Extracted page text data
********************

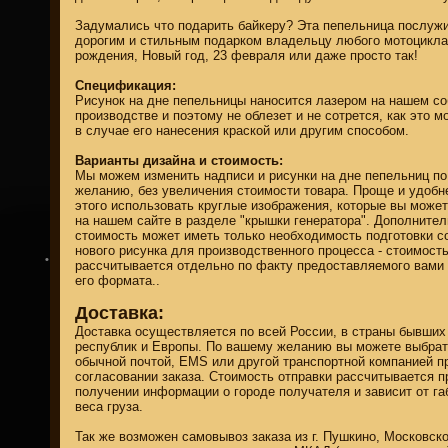
Задумались что подарить байкеру? Эта пепельница послужи
дорогим и стильным подарком владельцу любого мотоцикла
рождения, Новый год, 23 февраля или даже просто так!
Спецификация:
Рисунок на дне пепельницы наносится лазером на нашем с
производстве и поэтому не облезет и не сотрется, как это м
в случае его нанесения краской или другим способом.
property of
Варианты дизайна и стоимость:
Мы можем изменить надписи и рисунки на дне пепельниц п
желанию, без увеличения стоимости товара. Проще и удобн
этого использовать круглые изображения, которые вы може
на нашем сайте в разделе "крышки генератора". Дополните
стоимость может иметь только необходимость подготовки 
нового рисунка для производственного процесса - стоимост
КАТАЛОГ МОТОЗАПЧАСТЕЙ И ТЮНИНГА
рассчитывается отдельно по факту предоставляемого вами 
его формата..
Доставка:
Доставка осуществляется по всей России, в страны бывши
республик и Европы. По вашему желанию вы можете выбрат
обычной почтой, EMS или другой транспортной компанией п
согласовании заказа. Стоимость отправки рассчитывается п
получении информации о городе получателя и зависит от га
веса груза.
Так же возможен самовывоз заказа из г. Пушкино, Московск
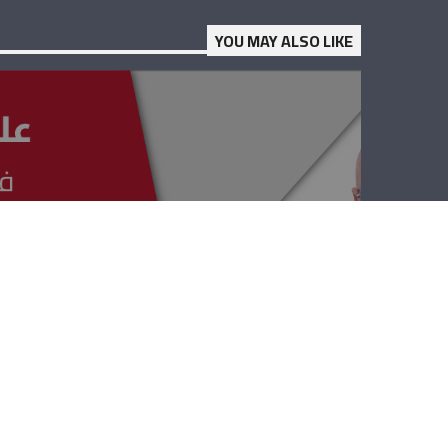
YOU MAY ALSO LIKE
عليك الأمان –
أنطوان عوّاد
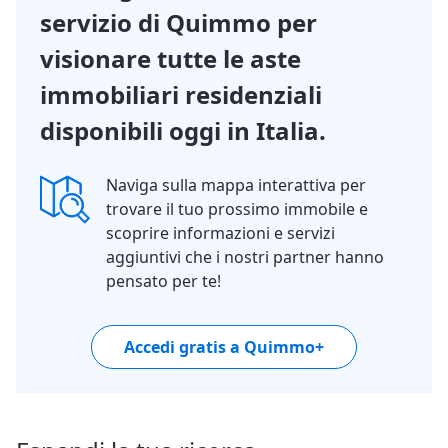
servizio di Quimmo per
visionare tutte le aste
immobiliari residenziali
disponibili oggi in Italia.
Naviga sulla mappa interattiva per
trovare il tuo prossimo immobile e
scoprire informazioni e servizi
aggiuntivi che i nostri partner hanno
pensato per te!
Accedi gratis a Quimmo+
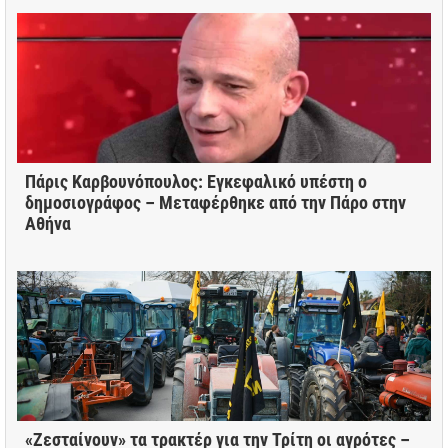
Πάρις Καρβουνόπουλος: Εγκεφαλικό υπέστη ο
δημοσιογράφος – Μεταφέρθηκε από την Πάρο στην
Αθήνα
«Ζεσταίνουν» τα τρακτέρ για την Τρίτη οι αγρότες –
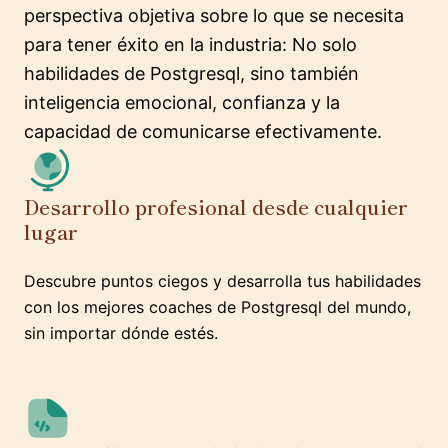
perspectiva objetiva sobre lo que se necesita
para tener éxito en la industria: No solo
habilidades de Postgresql, sino también
inteligencia emocional, confianza y la
capacidad de comunicarse efectivamente.
Desarrollo profesional desde cualquier
lugar
Descubre puntos ciegos y desarrolla tus habilidades
con los mejores coaches de Postgresql del mundo,
sin importar dónde estés.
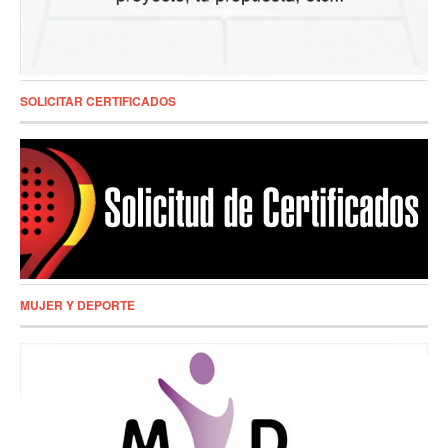
SOLICITAR CERTIFICADOS
MUJER Y DEPORTE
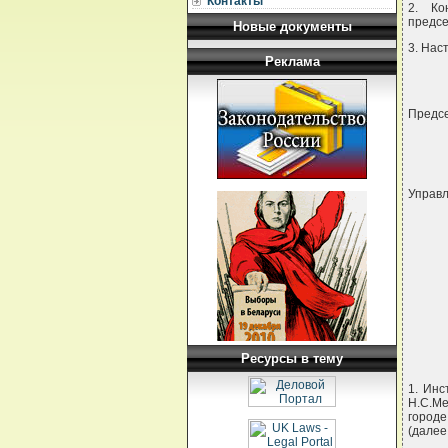
Контакты
2. Ко
предсе
Новые документы
3. Нас
Реклама
Предсе
Управ
     
     
     
     
     
Ресурсы в тему
1. Инс
Н.С.Ме
городе
(далее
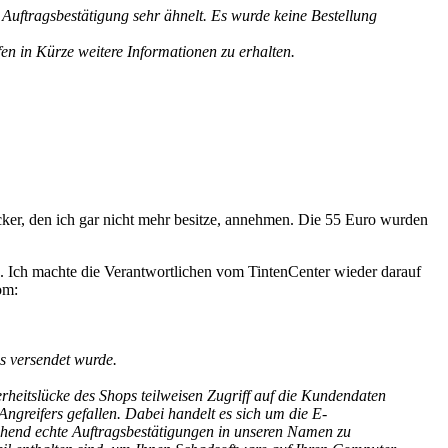
 Auftragsbestätigung sehr ähnelt. Es wurde keine Bestellung
fen in Kürze weitere Informationen zu erhalten.
cker, den ich gar nicht mehr besitze, annehmen. Die 55 Euro wurden
e. Ich machte die Verantwortlichen vom TintenCenter wieder darauf
om:
s versendet wurde.
erheitslücke des Shops teilweisen Zugriff auf die Kundendaten
ngreifers gefallen. Dabei handelt es sich um die E-
schend echte Auftragsbestätigungen in unseren Namen zu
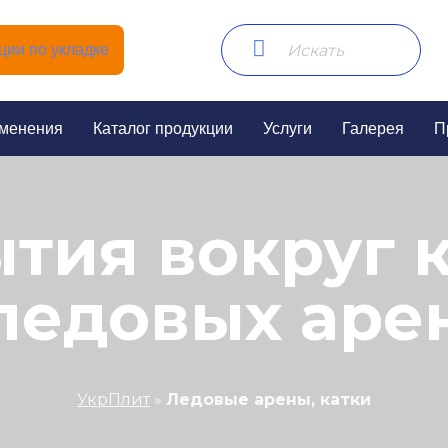
ии по укладке
менения
Каталог продукции
Услуги
Галерея
П
тия вокруг к
ледовых аре
УкрПлит
»
Ледовые арены, катки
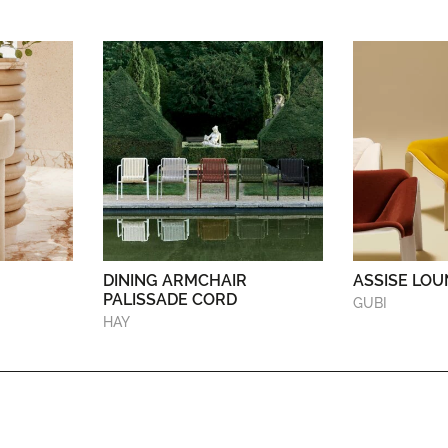
DINING ARMCHAIR
ASSISE LOU
PALISSADE CORD
GUBI
HAY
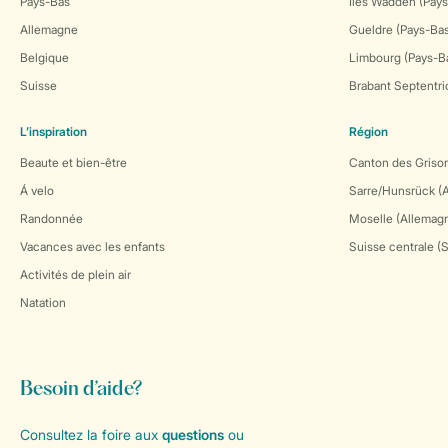
Pays-Bas
Îles Wadden (Pays
Allemagne
Gueldre (Pays-Ba
Belgique
Limbourg (Pays-B
Suisse
Brabant Septentri
L’inspiration
Région
Beaute et bien-être
Canton des Grison
Á velo
Sarre/Hunsrück (
Randonnée
Moselle (Allemag
Vacances avec les enfants
Suisse centrale (
Activités de plein air
Natation
Besoin d’aide?
Consultez la foire aux
questions
ou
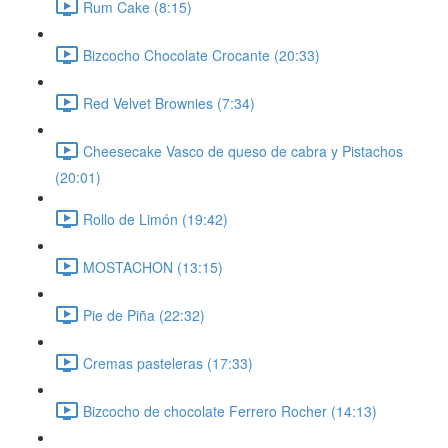
Rum Cake (8:15)
Bizcocho Chocolate Crocante (20:33)
Red Velvet Brownies (7:34)
Cheesecake Vasco de queso de cabra y Pistachos
(20:01)
Rollo de Limón (19:42)
MOSTACHON (13:15)
Pie de Piña (22:32)
Cremas pasteleras (17:33)
Bizcocho de chocolate Ferrero Rocher (14:13)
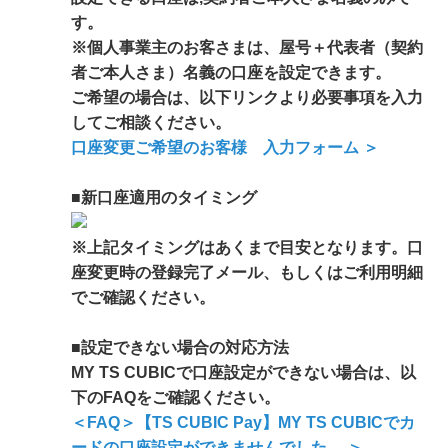
す。
※個人事業主のお客さまは、屋号＋代表者（契約
者ご本人さま）名義の口座を設定できます。
ご希望の場合は、以下リンクより必要事項を入力
してご相談ください。
口座変更ご希望のお客様 入力フォーム ＞
■新口座適用のタイミング
※上記タイミングはあくまで目安となります。口
座変更時の登録完了メール、もしくはご利用明細
でご確認ください。
■設定できない場合の対応方法
MY TS CUBICで口座設定ができない場合は、以
下のFAQをご確認ください。
＜FAQ＞【TS CUBIC Pay】MY TS CUBICでカ
ードの口座設定ができませんでした。 ＞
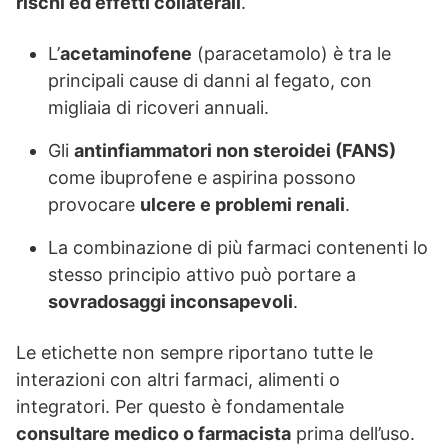
rischi ed effetti collaterali
.
L’
acetaminofene
(paracetamolo) è tra le
principali cause di danni al fegato, con
migliaia di ricoveri annuali.
Gli
antinfiammatori non steroidei (FANS)
come ibuprofene e aspirina possono
provocare
ulcere e problemi renali
.
La combinazione di più farmaci contenenti lo
stesso principio attivo può portare a
sovradosaggi inconsapevoli
.
Le etichette non sempre riportano tutte le
interazioni con altri farmaci, alimenti o
integratori. Per questo è fondamentale
consultare medico o farmacista
prima dell’uso.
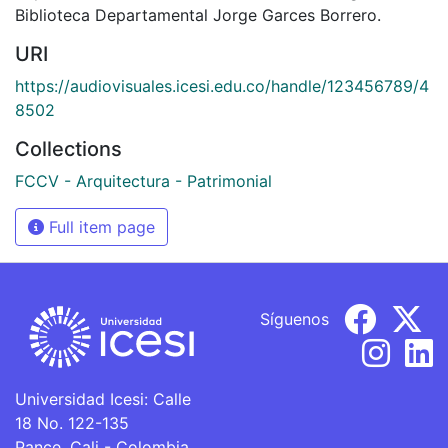
Biblioteca Departamental Jorge Garces Borrero.
URI
https://audiovisuales.icesi.edu.co/handle/123456789/4
8502
Collections
FCCV - Arquitectura - Patrimonial
Full item page
Síguenos
Universidad Icesi: Calle
18 No. 122-135
Pance, Cali - Colombia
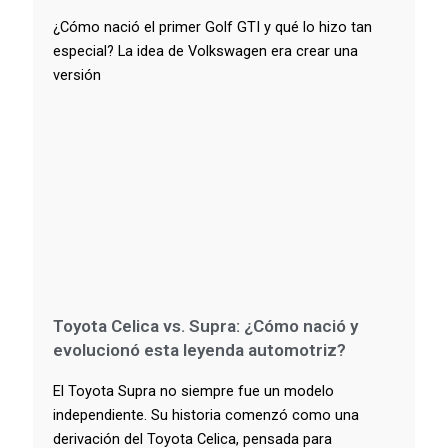
¿Cómo nació el primer Golf GTI y qué lo hizo tan
especial? La idea de Volkswagen era crear una
versión
Toyota Celica vs. Supra: ¿Cómo nació y
evolucionó esta leyenda automotriz?
El Toyota Supra no siempre fue un modelo
independiente. Su historia comenzó como una
derivación del Toyota Celica, pensada para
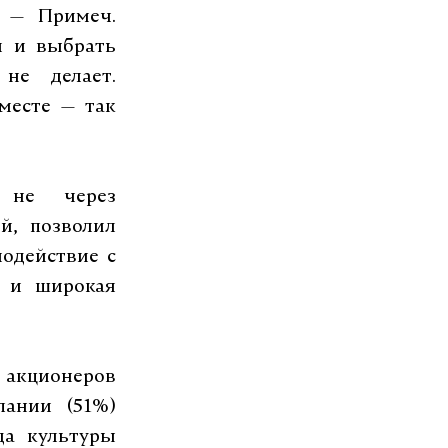
. — Примеч.
я и выбрать
не делает.
месте — так
т не через
й, позволил
модействие с
, и широкая
 акционеров
пании (51%)
да культуры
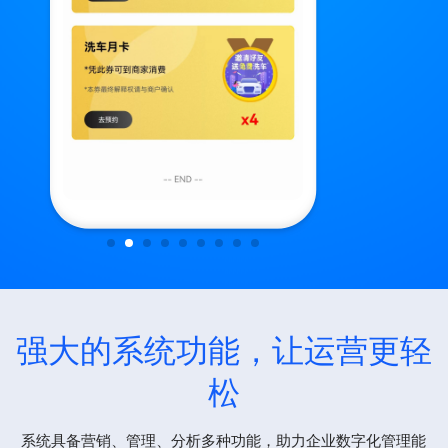
强大的系统功能，让运营更轻
松
系统具备营销、管理、分析多种功能，助力企业数字化管理能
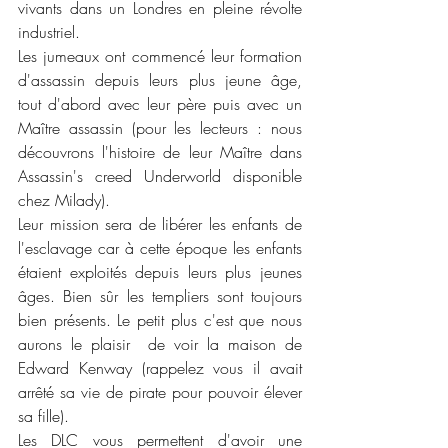
vivants dans un Londres en pleine révolte 
industriel. 
Les jumeaux ont commencé leur formation 
d'assassin depuis leurs plus jeune âge, 
tout d'abord avec leur père puis avec un 
Maître assassin (pour les lecteurs : nous 
découvrons l'histoire de leur Maître dans 
Assassin's creed Underworld disponible 
chez Milady).
Leur mission sera de libérer les enfants de 
l'esclavage car à cette époque les enfants 
étaient exploités depuis leurs plus jeunes 
âges. Bien sûr les templiers sont toujours 
bien présents. Le petit plus c'est que nous 
aurons le plaisir  de voir la maison de 
Edward Kenway (rappelez vous il avait 
arrêté sa vie de pirate pour pouvoir élever 
sa fille).
Les DLC vous permettent d'avoir une 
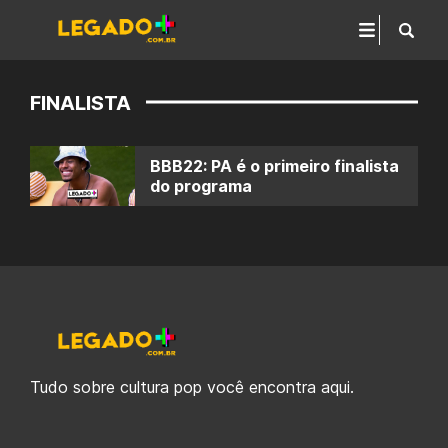
FINALISTA
BBB22: PA é o primeiro finalista
do programa
Tudo sobre cultura pop você encontra aqui.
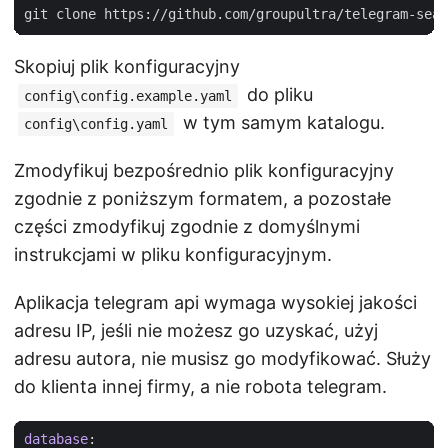
Skopiuj plik konfiguracyjny
do pliku
config\config.example.yaml
w tym samym katalogu.
config\config.yaml
Zmodyfikuj bezpośrednio plik konfiguracyjny
zgodnie z poniższym formatem, a pozostałe
części zmodyfikuj zgodnie z domyślnymi
instrukcjami w pliku konfiguracyjnym.
Aplikacja telegram api wymaga wysokiej jakości
adresu IP, jeśli nie możesz go uzyskać, użyj
adresu autora, nie musisz go modyfikować. Służy
do klienta innej firmy, a nie robota telegram.
database
:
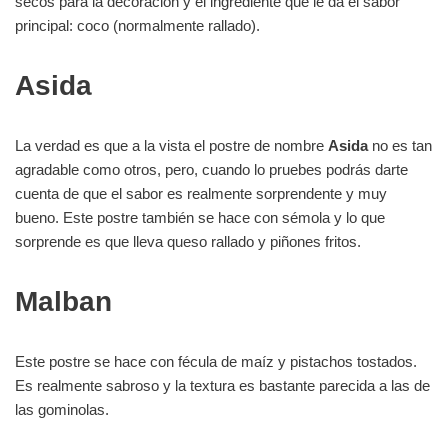
secos para la decoración y el ingrediente que le da el sabor
principal: coco (normalmente rallado).
Asida
La verdad es que a la vista el postre de nombre
Asida
no es tan
agradable como otros, pero, cuando lo pruebes podrás darte
cuenta de que el sabor es realmente sorprendente y muy
bueno. Este postre también se hace con sémola y lo que
sorprende es que lleva queso rallado y piñones fritos.
Malban
Este postre se hace con fécula de maíz y pistachos tostados.
Es realmente sabroso y la textura es bastante parecida a las de
las gominolas.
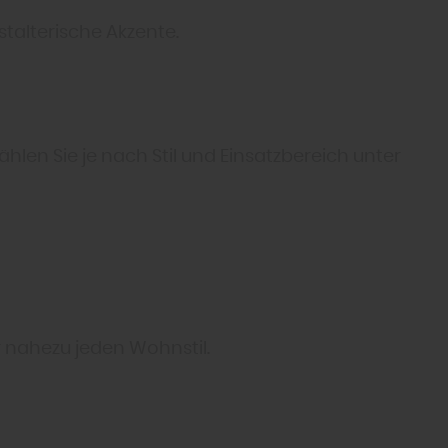
stalterische Akzente.
en Sie je nach Stil und Einsatzbereich unter
r nahezu jeden Wohnstil.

********************

Gather from the data above every line with the string "нашем".

[Finished task]
Рисунок на дне пепельницы наносится лазером на нашем с
на нашем сайте в разделе "крышки генератора". Дополните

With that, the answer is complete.